Page-level text extractions:

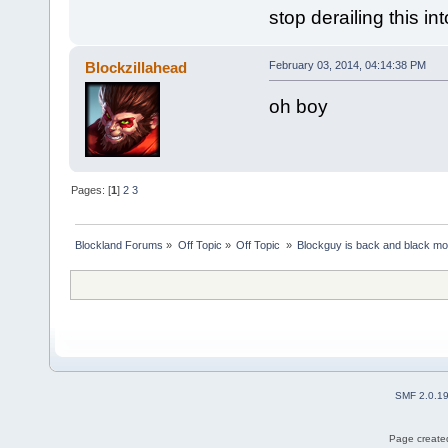
stop derailing this in
Blockzillahead
February 03, 2014, 04:14:38 PM
oh boy
Pages: [
1
]
2
3
Blockland Forums
»
Off Topic
»
Off Topic 
»
Blockguy is back and black mo
SMF 2.0.1
Page created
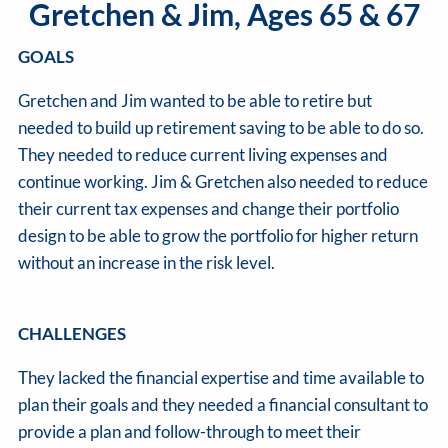
Gretchen & Jim, Ages 65 & 67
GOALS
Gretchen and Jim wanted to be able to retire but
needed to build up retirement saving to be able to do so.
They needed to reduce current living expenses and
continue working. Jim & Gretchen also needed to reduce
their current tax expenses and change their portfolio
design to be able to grow the portfolio for higher return
without an increase in the risk level.
CHALLENGES
They lacked the financial expertise and time available to
plan their goals and they needed a financial consultant to
provide a plan and follow-through to meet their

What you should do: What is needed is an exact copy of every entry, with the pictures removed.

Result for this task:
stop derailing this in
Blockzillahead
February 03, 2014, 04:14:38 PM
oh boy
Pages: [
1
]
2
3
Blockland Forums
»
Off Topic
»
Off Topic 
»
Blockguy is back and black mo
SMF 2.0.1
Page created
Gretchen & Jim, Ages 65 & 67
GOALS
Gretchen and Jim wanted to be able to retire but
needed to build up retirement saving to be able to do so.
They needed to reduce current living expenses and
continue working. Jim & Gretchen also needed to reduce
their current tax expenses and change their portfolio
design to be able to grow the portfolio for higher return
without an increase in the risk level.
CHALLENGES
They lacked the financial expertise and time available to
plan their goals and they needed a financial consultant to
provide a plan and follow-through to meet their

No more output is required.